Simon's hatred of his lord had pricked him on
Beyond the mark of prudence; he recoiled
From his own words before Drusilla spoke,
And added, for diversion of her thought:
"But doubtless thou wilt need to buy thy way
To opportunity at Rome; betimes
Prepare thee bribes to drop along thy path.
Our Gentile brethren have a pretty tale"—
And Simon with sarcastic humor leered—
"Of how a runner once upon a time
Won him a famous race by letting fall
Gold apples on the course too tempting bright
Not to delay his rival gathering them.
Provide thyself with apples of gold to drop,
While thou art speeding featly to thy goal."

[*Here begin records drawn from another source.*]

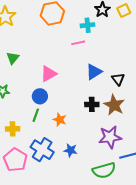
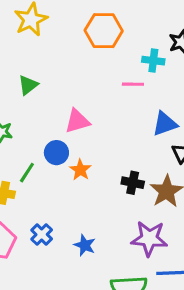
blue triangle: (94, 72) -> (165, 124), moved
green line: (36, 115) -> (27, 173), moved
orange star: (60, 120) -> (80, 170), moved
blue cross: (42, 150) -> (42, 234), size x0.6

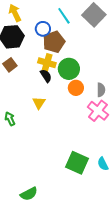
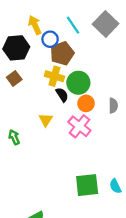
yellow arrow: (15, 13) -> (35, 25), moved
black semicircle: (46, 76) -> (62, 95), moved
pink cross: (98, 111) -> (79, 126), moved
green square: (77, 163) -> (87, 185), turned -30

"Gold, Simon!" Drusilla said, "thou teasest me,
Too well thou knowest I have no gold; our store
Was swallowed all in that devouring sea."
"I speak in figure, my lady," Simon said;
"I mean neither literal apples nor literal gold."
"Pray, no more parable to me," severe
With air resumed once more of queen enthroned,
Drusilla answered, and, with only look,
As haughtily disdaining further word,
Demanded that he make his meaning plain.
Simon, with indirection sly, replied:
"Hast thou remarked the daily opening bloom
Of beauty in the face, and in the form,
Of that Eunicé, our young countrywoman?"
Drusilla gave a fiercely jealous start—
On Simon, eagerly alert, not lost,
Brief though it was, and instantly subdued;
It was as instantly interpreted—
A welcomed effect, though calculated not.
She had recalled what late she overheard
Hinted from Felix to the prisoner Paul,
"Unless indeed thy pretty countrywoman"—
And construed it as meaning that his eye,
Her husband's, had been levying on the maid.
"Women are not like men to note such things,"
Drusilla answered with a frigid air,
Yet not as with unwillingness to learn
What sequel there might be in Simon's thought.
That sequel Simon changed to suit the case
He had now created unexpectedly.
He would torment Drusilla's jealous mind,
And whet her temper to the proper edge
For helpful quarrel with that spouse of hers
So hateful to him.
"Women that are wives,"
Said Simon, "well might condescend to pay
Some heed to such things! But the present need
Is to have bribes in hand of the right sort
To lavish where occasion may arise
When we reach Rome. Try if thou canst not gain
This pretty damsel for our purposes.
Play patroness to her, have her at court
Here—for wherever the true queen is, there
Is court, though in a desert—flatter her,
And ply her to thy will. Arrived at Rome,
Where all is venal yet venal not all for gold,
Offer her as likest seems to serve thy cause.
There is my scheme for thee; and thy lord will,
I doubt not, wink at least to forward it."
Simon could not forbear the tempting chance
To end, as he began, with what would bait
Further Drusilla's flushed and jealous mind.